Załóżmy, że dojrzałeś już do zakupu kompaktowego zmiękczacza wody do swojego domu. Na co teraz warto zwrócić uwagę, by nie kupić jakiegoś badziewia?

Po pierwsze powinieneś znać zapotrzebowanie na wodę w swoim gospodarstwie domowym. Sprzedawane zmiękczacze wody kategoryzowane są często w zależności od liczby osób zamieszkujących gospodarstwo domowe. To najprostsza metoda kategoryzacji, natomiast nie zawsze jest dokładna. Może się bowiem zdarzyć, że 2 osoby w domu jednorodzinnym będą zużywać więcej wody niż 3 lub nawet 4 w innym gospodarstwie domowym. Z grubsza należy jednak przyjąć, że podział na liczbę osób jest dobry, chyba że znamy choćby przybliżoną ilość wody zużywanej na miesiąc w naszym domu. Dla dwóch osób dobrym rozwiązaniem może być zmiękczacz wody WaterMark 12, natomiast nie jest to wystarczająco wydajny zmiękczacz wody, by obsłużyć 6-osobową rodzinę. W takim przypadku zalecany jest zmiękczacz wody Denver Plus 30 lub WaterMark 30. Dla bardziej wymagających i chcących mieć zmiękczacz wody wyposażony w markową głowicę, markową butlę oraz monosferyczne złoże jonowymienne zalecany jest model Ecoperla Vita.

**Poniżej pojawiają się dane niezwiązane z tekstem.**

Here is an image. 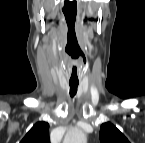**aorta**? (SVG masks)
<instances>
[{"mask_svg": "<svg viewBox=\"0 0 145 143\" xmlns=\"http://www.w3.org/2000/svg\"><path fill=\"white\" fill-rule=\"evenodd\" d=\"M85 141L86 135L78 129L69 131L64 139V143H85Z\"/></svg>", "mask_w": 145, "mask_h": 143, "instance_id": "aorta-1", "label": "aorta"}]
</instances>
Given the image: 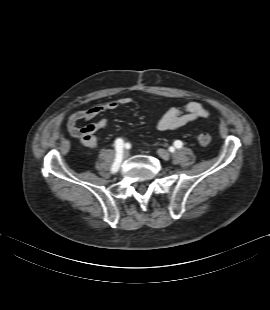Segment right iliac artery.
<instances>
[{"mask_svg":"<svg viewBox=\"0 0 270 310\" xmlns=\"http://www.w3.org/2000/svg\"><path fill=\"white\" fill-rule=\"evenodd\" d=\"M123 146H124L123 140L121 138L116 139L115 141L116 158L111 168L112 173L117 172L120 167L123 156Z\"/></svg>","mask_w":270,"mask_h":310,"instance_id":"1","label":"right iliac artery"}]
</instances>
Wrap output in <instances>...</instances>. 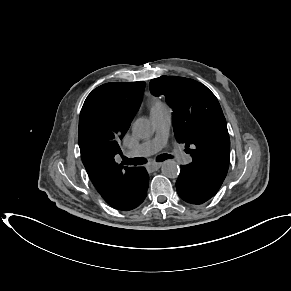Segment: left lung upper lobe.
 <instances>
[{
  "label": "left lung upper lobe",
  "mask_w": 291,
  "mask_h": 291,
  "mask_svg": "<svg viewBox=\"0 0 291 291\" xmlns=\"http://www.w3.org/2000/svg\"><path fill=\"white\" fill-rule=\"evenodd\" d=\"M150 91L155 96L164 95L174 109L175 137L191 154V165L224 181L229 167L230 139L215 95L195 80L175 76L152 79Z\"/></svg>",
  "instance_id": "1"
}]
</instances>
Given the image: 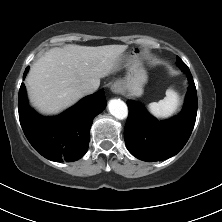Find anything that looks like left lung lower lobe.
Instances as JSON below:
<instances>
[{"instance_id":"1","label":"left lung lower lobe","mask_w":222,"mask_h":222,"mask_svg":"<svg viewBox=\"0 0 222 222\" xmlns=\"http://www.w3.org/2000/svg\"><path fill=\"white\" fill-rule=\"evenodd\" d=\"M189 81L183 111L166 121L152 117L140 104L128 100L129 116L124 129L129 152L143 161H160L176 155L186 144L197 115V92L189 69Z\"/></svg>"}]
</instances>
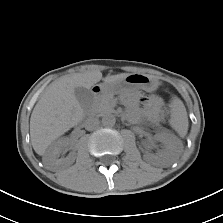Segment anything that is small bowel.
<instances>
[{
    "mask_svg": "<svg viewBox=\"0 0 223 223\" xmlns=\"http://www.w3.org/2000/svg\"><path fill=\"white\" fill-rule=\"evenodd\" d=\"M143 101H147L148 102V107H149V112L151 114H155L159 111L162 102L159 98L155 97V96H151L149 98L144 99Z\"/></svg>",
    "mask_w": 223,
    "mask_h": 223,
    "instance_id": "small-bowel-1",
    "label": "small bowel"
}]
</instances>
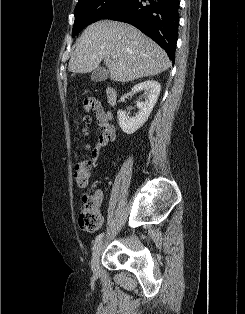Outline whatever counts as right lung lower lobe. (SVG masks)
<instances>
[{
  "mask_svg": "<svg viewBox=\"0 0 245 314\" xmlns=\"http://www.w3.org/2000/svg\"><path fill=\"white\" fill-rule=\"evenodd\" d=\"M179 0H129L103 19L129 23L156 43L174 62L179 25Z\"/></svg>",
  "mask_w": 245,
  "mask_h": 314,
  "instance_id": "1",
  "label": "right lung lower lobe"
}]
</instances>
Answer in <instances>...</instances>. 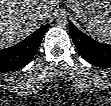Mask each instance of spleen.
<instances>
[{
	"instance_id": "obj_1",
	"label": "spleen",
	"mask_w": 111,
	"mask_h": 106,
	"mask_svg": "<svg viewBox=\"0 0 111 106\" xmlns=\"http://www.w3.org/2000/svg\"><path fill=\"white\" fill-rule=\"evenodd\" d=\"M85 27L94 38L111 43V16L103 20H91L86 23Z\"/></svg>"
}]
</instances>
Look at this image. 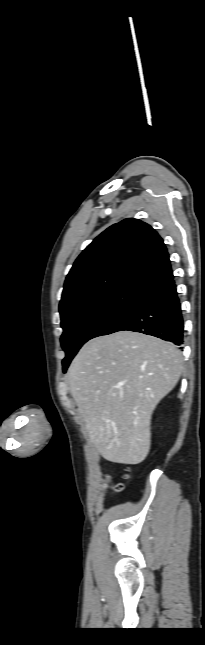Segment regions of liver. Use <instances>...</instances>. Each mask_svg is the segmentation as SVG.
Instances as JSON below:
<instances>
[{
  "label": "liver",
  "mask_w": 205,
  "mask_h": 645,
  "mask_svg": "<svg viewBox=\"0 0 205 645\" xmlns=\"http://www.w3.org/2000/svg\"><path fill=\"white\" fill-rule=\"evenodd\" d=\"M183 356L174 344L120 331L88 341L68 378L90 442L108 461L139 464L151 444V417L176 386Z\"/></svg>",
  "instance_id": "obj_1"
}]
</instances>
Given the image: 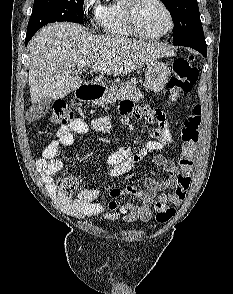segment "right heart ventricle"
Here are the masks:
<instances>
[{
	"instance_id": "e07e8e85",
	"label": "right heart ventricle",
	"mask_w": 233,
	"mask_h": 294,
	"mask_svg": "<svg viewBox=\"0 0 233 294\" xmlns=\"http://www.w3.org/2000/svg\"><path fill=\"white\" fill-rule=\"evenodd\" d=\"M127 2V0H114L104 6L98 23L106 34L118 38L139 37L128 25L126 18Z\"/></svg>"
}]
</instances>
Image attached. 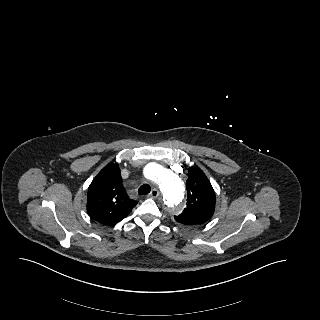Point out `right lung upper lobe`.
I'll list each match as a JSON object with an SVG mask.
<instances>
[{
    "label": "right lung upper lobe",
    "mask_w": 320,
    "mask_h": 320,
    "mask_svg": "<svg viewBox=\"0 0 320 320\" xmlns=\"http://www.w3.org/2000/svg\"><path fill=\"white\" fill-rule=\"evenodd\" d=\"M136 204L137 201L126 195L117 163L107 164L88 188L87 212L103 225L114 226L127 217Z\"/></svg>",
    "instance_id": "cb5924a9"
}]
</instances>
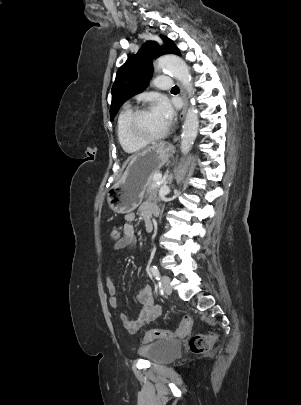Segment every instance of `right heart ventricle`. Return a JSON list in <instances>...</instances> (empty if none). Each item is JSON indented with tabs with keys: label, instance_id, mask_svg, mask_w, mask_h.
Returning a JSON list of instances; mask_svg holds the SVG:
<instances>
[{
	"label": "right heart ventricle",
	"instance_id": "e07e8e85",
	"mask_svg": "<svg viewBox=\"0 0 301 405\" xmlns=\"http://www.w3.org/2000/svg\"><path fill=\"white\" fill-rule=\"evenodd\" d=\"M133 108L125 106L118 115L116 123V135L118 141L126 153L133 154L139 152L145 145L133 140L127 131V122Z\"/></svg>",
	"mask_w": 301,
	"mask_h": 405
}]
</instances>
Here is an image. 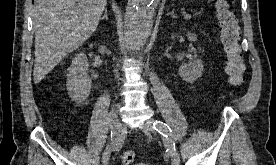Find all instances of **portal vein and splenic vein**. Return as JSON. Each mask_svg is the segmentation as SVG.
I'll return each instance as SVG.
<instances>
[{"label":"portal vein and splenic vein","mask_w":276,"mask_h":165,"mask_svg":"<svg viewBox=\"0 0 276 165\" xmlns=\"http://www.w3.org/2000/svg\"><path fill=\"white\" fill-rule=\"evenodd\" d=\"M184 18H185L186 20H188V19L191 18V15L184 12Z\"/></svg>","instance_id":"1"}]
</instances>
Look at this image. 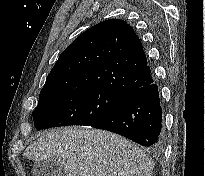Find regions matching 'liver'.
Listing matches in <instances>:
<instances>
[{
  "label": "liver",
  "mask_w": 205,
  "mask_h": 176,
  "mask_svg": "<svg viewBox=\"0 0 205 176\" xmlns=\"http://www.w3.org/2000/svg\"><path fill=\"white\" fill-rule=\"evenodd\" d=\"M27 159L60 163L67 176H151L154 163L138 146L99 129H53L30 144Z\"/></svg>",
  "instance_id": "1"
}]
</instances>
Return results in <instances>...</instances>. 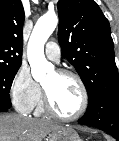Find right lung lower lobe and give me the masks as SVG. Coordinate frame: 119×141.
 Segmentation results:
<instances>
[{
	"label": "right lung lower lobe",
	"mask_w": 119,
	"mask_h": 141,
	"mask_svg": "<svg viewBox=\"0 0 119 141\" xmlns=\"http://www.w3.org/2000/svg\"><path fill=\"white\" fill-rule=\"evenodd\" d=\"M10 107H11V105L6 106V105H3V104H0V112L7 111Z\"/></svg>",
	"instance_id": "98d812e1"
}]
</instances>
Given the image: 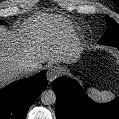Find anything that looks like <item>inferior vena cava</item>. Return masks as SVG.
I'll return each instance as SVG.
<instances>
[{"instance_id": "602c4592", "label": "inferior vena cava", "mask_w": 119, "mask_h": 119, "mask_svg": "<svg viewBox=\"0 0 119 119\" xmlns=\"http://www.w3.org/2000/svg\"><path fill=\"white\" fill-rule=\"evenodd\" d=\"M37 70V67L35 66H25L20 69V72L23 74V76L27 77L34 73Z\"/></svg>"}]
</instances>
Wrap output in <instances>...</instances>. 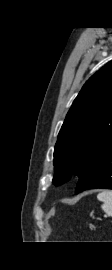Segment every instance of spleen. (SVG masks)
I'll return each mask as SVG.
<instances>
[{"mask_svg":"<svg viewBox=\"0 0 112 270\" xmlns=\"http://www.w3.org/2000/svg\"><path fill=\"white\" fill-rule=\"evenodd\" d=\"M97 199L103 202L102 210L112 216V191H102L97 195Z\"/></svg>","mask_w":112,"mask_h":270,"instance_id":"spleen-1","label":"spleen"}]
</instances>
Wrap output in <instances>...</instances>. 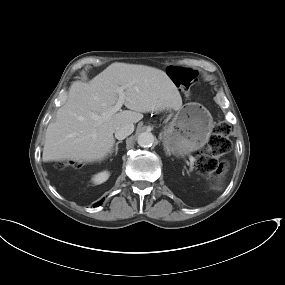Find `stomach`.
<instances>
[{"label": "stomach", "instance_id": "1", "mask_svg": "<svg viewBox=\"0 0 285 285\" xmlns=\"http://www.w3.org/2000/svg\"><path fill=\"white\" fill-rule=\"evenodd\" d=\"M209 111L197 103L182 106L161 133L165 148L176 156H185L202 148L212 133Z\"/></svg>", "mask_w": 285, "mask_h": 285}]
</instances>
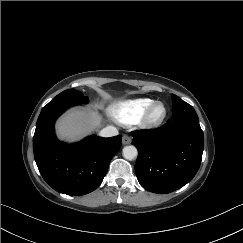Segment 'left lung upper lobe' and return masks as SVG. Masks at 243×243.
Returning a JSON list of instances; mask_svg holds the SVG:
<instances>
[{
    "label": "left lung upper lobe",
    "mask_w": 243,
    "mask_h": 243,
    "mask_svg": "<svg viewBox=\"0 0 243 243\" xmlns=\"http://www.w3.org/2000/svg\"><path fill=\"white\" fill-rule=\"evenodd\" d=\"M173 109H172V118L176 116H185L198 118L195 110L191 105L180 99L178 96L172 94Z\"/></svg>",
    "instance_id": "obj_1"
}]
</instances>
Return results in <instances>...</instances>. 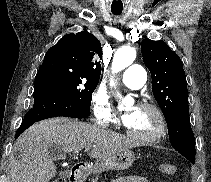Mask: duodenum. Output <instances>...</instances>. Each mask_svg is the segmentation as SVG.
<instances>
[{
	"label": "duodenum",
	"instance_id": "obj_1",
	"mask_svg": "<svg viewBox=\"0 0 211 182\" xmlns=\"http://www.w3.org/2000/svg\"><path fill=\"white\" fill-rule=\"evenodd\" d=\"M82 168L83 166L79 165L72 169L70 178H69L70 182H82V178H83Z\"/></svg>",
	"mask_w": 211,
	"mask_h": 182
}]
</instances>
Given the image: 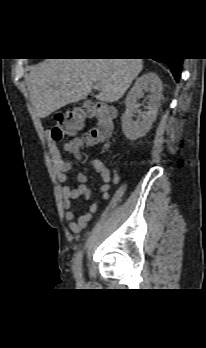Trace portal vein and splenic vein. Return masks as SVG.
<instances>
[{"instance_id":"portal-vein-and-splenic-vein-1","label":"portal vein and splenic vein","mask_w":206,"mask_h":348,"mask_svg":"<svg viewBox=\"0 0 206 348\" xmlns=\"http://www.w3.org/2000/svg\"><path fill=\"white\" fill-rule=\"evenodd\" d=\"M95 87H96V88H100V87H101L100 83H99V82H96Z\"/></svg>"}]
</instances>
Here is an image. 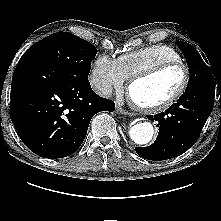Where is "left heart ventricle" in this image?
<instances>
[{"label":"left heart ventricle","instance_id":"obj_1","mask_svg":"<svg viewBox=\"0 0 221 221\" xmlns=\"http://www.w3.org/2000/svg\"><path fill=\"white\" fill-rule=\"evenodd\" d=\"M184 72L180 67L166 69L151 78L137 82L131 90L134 100L142 105H156L166 101L181 86Z\"/></svg>","mask_w":221,"mask_h":221}]
</instances>
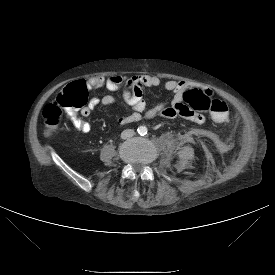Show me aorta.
Returning <instances> with one entry per match:
<instances>
[{"mask_svg":"<svg viewBox=\"0 0 275 275\" xmlns=\"http://www.w3.org/2000/svg\"><path fill=\"white\" fill-rule=\"evenodd\" d=\"M137 131L140 135H145L147 133V128L145 126H139Z\"/></svg>","mask_w":275,"mask_h":275,"instance_id":"aorta-1","label":"aorta"}]
</instances>
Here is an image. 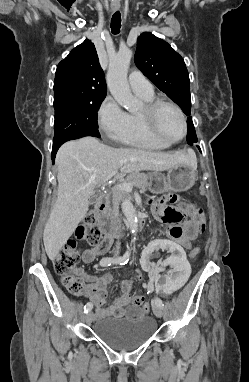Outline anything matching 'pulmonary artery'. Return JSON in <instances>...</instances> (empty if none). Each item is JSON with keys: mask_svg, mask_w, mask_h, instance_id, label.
<instances>
[{"mask_svg": "<svg viewBox=\"0 0 249 382\" xmlns=\"http://www.w3.org/2000/svg\"><path fill=\"white\" fill-rule=\"evenodd\" d=\"M129 85L136 94L151 95L153 87L148 79L137 71H132L128 77Z\"/></svg>", "mask_w": 249, "mask_h": 382, "instance_id": "e3ab8cb5", "label": "pulmonary artery"}]
</instances>
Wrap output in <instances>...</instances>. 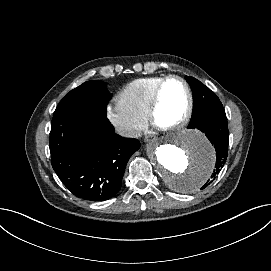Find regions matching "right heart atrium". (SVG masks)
Masks as SVG:
<instances>
[{"label":"right heart atrium","mask_w":271,"mask_h":271,"mask_svg":"<svg viewBox=\"0 0 271 271\" xmlns=\"http://www.w3.org/2000/svg\"><path fill=\"white\" fill-rule=\"evenodd\" d=\"M106 115L111 124L130 139L137 138L147 126L146 119L133 113L120 97L113 98L107 104Z\"/></svg>","instance_id":"1"}]
</instances>
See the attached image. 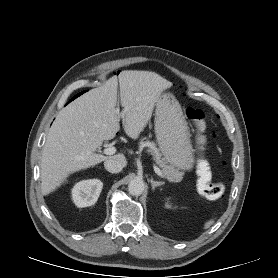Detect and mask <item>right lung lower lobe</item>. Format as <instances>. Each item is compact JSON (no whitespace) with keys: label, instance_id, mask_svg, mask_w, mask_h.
Returning <instances> with one entry per match:
<instances>
[{"label":"right lung lower lobe","instance_id":"obj_1","mask_svg":"<svg viewBox=\"0 0 278 278\" xmlns=\"http://www.w3.org/2000/svg\"><path fill=\"white\" fill-rule=\"evenodd\" d=\"M82 93H84V92H82ZM82 93L78 94L77 96L81 95ZM77 96H75V97H77Z\"/></svg>","mask_w":278,"mask_h":278}]
</instances>
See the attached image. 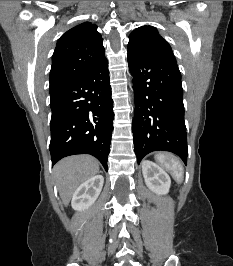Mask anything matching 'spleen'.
Returning <instances> with one entry per match:
<instances>
[{"label":"spleen","mask_w":233,"mask_h":266,"mask_svg":"<svg viewBox=\"0 0 233 266\" xmlns=\"http://www.w3.org/2000/svg\"><path fill=\"white\" fill-rule=\"evenodd\" d=\"M155 160L171 173L176 182L181 183L183 181V166L173 155L158 153L155 155Z\"/></svg>","instance_id":"3e777b00"}]
</instances>
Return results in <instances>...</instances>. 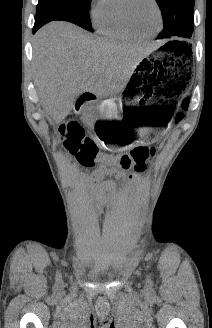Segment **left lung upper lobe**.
I'll list each match as a JSON object with an SVG mask.
<instances>
[{
    "label": "left lung upper lobe",
    "mask_w": 212,
    "mask_h": 328,
    "mask_svg": "<svg viewBox=\"0 0 212 328\" xmlns=\"http://www.w3.org/2000/svg\"><path fill=\"white\" fill-rule=\"evenodd\" d=\"M163 16L164 29L158 39L171 36L190 38L194 27V0H156Z\"/></svg>",
    "instance_id": "left-lung-upper-lobe-1"
}]
</instances>
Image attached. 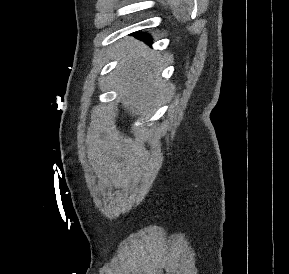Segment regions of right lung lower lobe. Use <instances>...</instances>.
Masks as SVG:
<instances>
[{
  "instance_id": "right-lung-lower-lobe-1",
  "label": "right lung lower lobe",
  "mask_w": 289,
  "mask_h": 274,
  "mask_svg": "<svg viewBox=\"0 0 289 274\" xmlns=\"http://www.w3.org/2000/svg\"><path fill=\"white\" fill-rule=\"evenodd\" d=\"M137 36L141 37V38H144L145 40L149 41L151 40L150 36L146 33H138L136 34Z\"/></svg>"
}]
</instances>
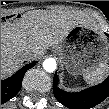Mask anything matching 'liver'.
<instances>
[{"mask_svg":"<svg viewBox=\"0 0 109 109\" xmlns=\"http://www.w3.org/2000/svg\"><path fill=\"white\" fill-rule=\"evenodd\" d=\"M99 26L88 15L75 10H34L24 13L15 23L1 27V76L16 72L25 61L24 51L33 59L42 56L49 47L61 43L76 26Z\"/></svg>","mask_w":109,"mask_h":109,"instance_id":"6515ba94","label":"liver"}]
</instances>
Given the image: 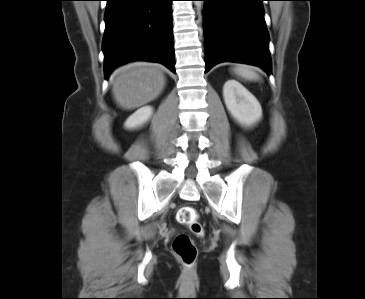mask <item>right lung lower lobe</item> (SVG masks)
<instances>
[{"mask_svg":"<svg viewBox=\"0 0 365 299\" xmlns=\"http://www.w3.org/2000/svg\"><path fill=\"white\" fill-rule=\"evenodd\" d=\"M102 50L107 79L119 65L147 60L175 73L172 0H106Z\"/></svg>","mask_w":365,"mask_h":299,"instance_id":"obj_1","label":"right lung lower lobe"}]
</instances>
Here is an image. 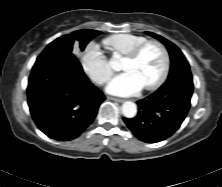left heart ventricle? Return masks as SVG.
I'll return each mask as SVG.
<instances>
[{
	"mask_svg": "<svg viewBox=\"0 0 222 187\" xmlns=\"http://www.w3.org/2000/svg\"><path fill=\"white\" fill-rule=\"evenodd\" d=\"M163 62L161 50L156 46H148L137 60L124 59L122 69L132 72L144 87L160 76Z\"/></svg>",
	"mask_w": 222,
	"mask_h": 187,
	"instance_id": "left-heart-ventricle-1",
	"label": "left heart ventricle"
}]
</instances>
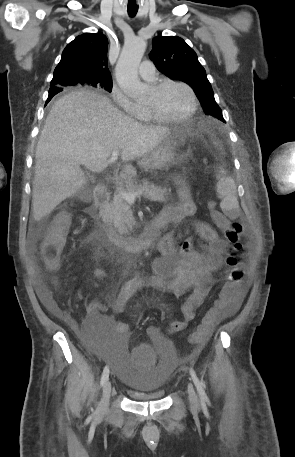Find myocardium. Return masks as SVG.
<instances>
[{
	"instance_id": "obj_1",
	"label": "myocardium",
	"mask_w": 295,
	"mask_h": 457,
	"mask_svg": "<svg viewBox=\"0 0 295 457\" xmlns=\"http://www.w3.org/2000/svg\"><path fill=\"white\" fill-rule=\"evenodd\" d=\"M168 85L181 86L188 91V93L191 97L190 109L184 115H181L179 117H165V116L161 115L155 107H153L151 105H145L147 112L155 121L161 122V123H179V122L188 120L196 113V111L198 109V98H197L195 91L187 83L178 81V80H172V79H161L160 81L153 84L152 89H154L155 91L158 92Z\"/></svg>"
}]
</instances>
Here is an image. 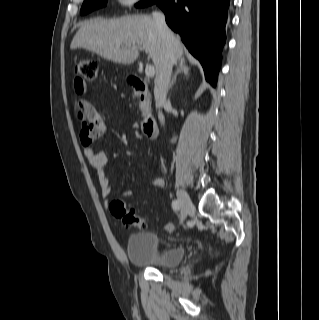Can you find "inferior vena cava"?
<instances>
[{"instance_id": "602c4592", "label": "inferior vena cava", "mask_w": 319, "mask_h": 320, "mask_svg": "<svg viewBox=\"0 0 319 320\" xmlns=\"http://www.w3.org/2000/svg\"><path fill=\"white\" fill-rule=\"evenodd\" d=\"M153 19L157 25L159 36L163 40L165 48L160 71L158 77L155 80L154 87L156 108L159 109V120L161 124H164V116L160 111V108H162L166 103L172 68L176 60L173 48L174 37L173 33L166 24L165 16L163 13L154 12Z\"/></svg>"}]
</instances>
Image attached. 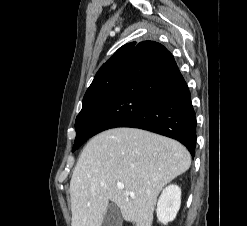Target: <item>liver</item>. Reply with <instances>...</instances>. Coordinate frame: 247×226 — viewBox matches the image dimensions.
Listing matches in <instances>:
<instances>
[{
    "instance_id": "obj_1",
    "label": "liver",
    "mask_w": 247,
    "mask_h": 226,
    "mask_svg": "<svg viewBox=\"0 0 247 226\" xmlns=\"http://www.w3.org/2000/svg\"><path fill=\"white\" fill-rule=\"evenodd\" d=\"M190 165L188 150L161 135L125 127L96 135L83 149L70 181L71 226H101L109 201L125 221L151 226L160 191Z\"/></svg>"
}]
</instances>
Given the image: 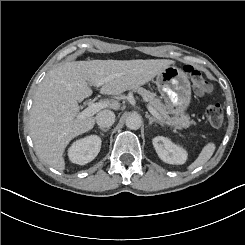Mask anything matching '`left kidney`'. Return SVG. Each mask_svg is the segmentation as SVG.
Returning a JSON list of instances; mask_svg holds the SVG:
<instances>
[{"instance_id":"obj_1","label":"left kidney","mask_w":245,"mask_h":245,"mask_svg":"<svg viewBox=\"0 0 245 245\" xmlns=\"http://www.w3.org/2000/svg\"><path fill=\"white\" fill-rule=\"evenodd\" d=\"M153 146L159 158L168 164H184L187 160V151L174 144L170 139L157 136L152 140Z\"/></svg>"}]
</instances>
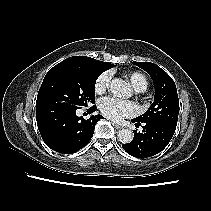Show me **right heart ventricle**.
Returning a JSON list of instances; mask_svg holds the SVG:
<instances>
[{"instance_id":"obj_1","label":"right heart ventricle","mask_w":211,"mask_h":211,"mask_svg":"<svg viewBox=\"0 0 211 211\" xmlns=\"http://www.w3.org/2000/svg\"><path fill=\"white\" fill-rule=\"evenodd\" d=\"M128 78L137 91H144L147 89L148 81L144 74L140 72H131L128 74Z\"/></svg>"}]
</instances>
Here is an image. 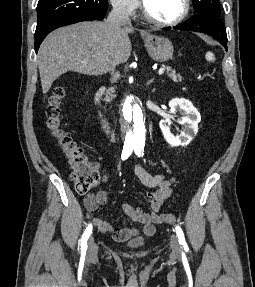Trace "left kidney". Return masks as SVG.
<instances>
[{
    "label": "left kidney",
    "instance_id": "obj_1",
    "mask_svg": "<svg viewBox=\"0 0 255 287\" xmlns=\"http://www.w3.org/2000/svg\"><path fill=\"white\" fill-rule=\"evenodd\" d=\"M169 108H171L173 114L179 112L180 116H183V118L176 120L178 124H181L182 130L181 134L174 136V134L170 132L172 122H170V120H160L159 126L166 142H168L171 147L189 144L198 132V124L201 120L198 110L194 108L189 100H185V98H173V100L169 102Z\"/></svg>",
    "mask_w": 255,
    "mask_h": 287
}]
</instances>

Wracając do tego, co powinniśmy wiedzieć przed zakupem zmiękczacza wody nie można zapomnieć o przestrzeni potrzebnej na instalację urządzenia. Wymienione powyżej zmiękczacze wody to urządzenia kompaktowe, co oznacza, że zarówno pojemnik na sól, jak i złoże oraz reszta konstrukcji zamknięte są w jednej obudowie. To opcja minimum. W przypadku domów jednorodzinnych, gdzie woda pobierana jest ze studni głębinowej często korzysta się z rozwiązań bardziej rozbudowanych, dwuczęściowych. Mamy wówczas do czynienia ze stacjami uzdatniania wody, które nie tylko zmiękczają wodę, ale też usuwają z wody żelazo oraz w niektórych sytuacjach mangan. To bardziej skomplikowane urządzenia, które potrzebują niestety więcej powierzchni z uwagi na swoją dwuczęściową konstrukcję.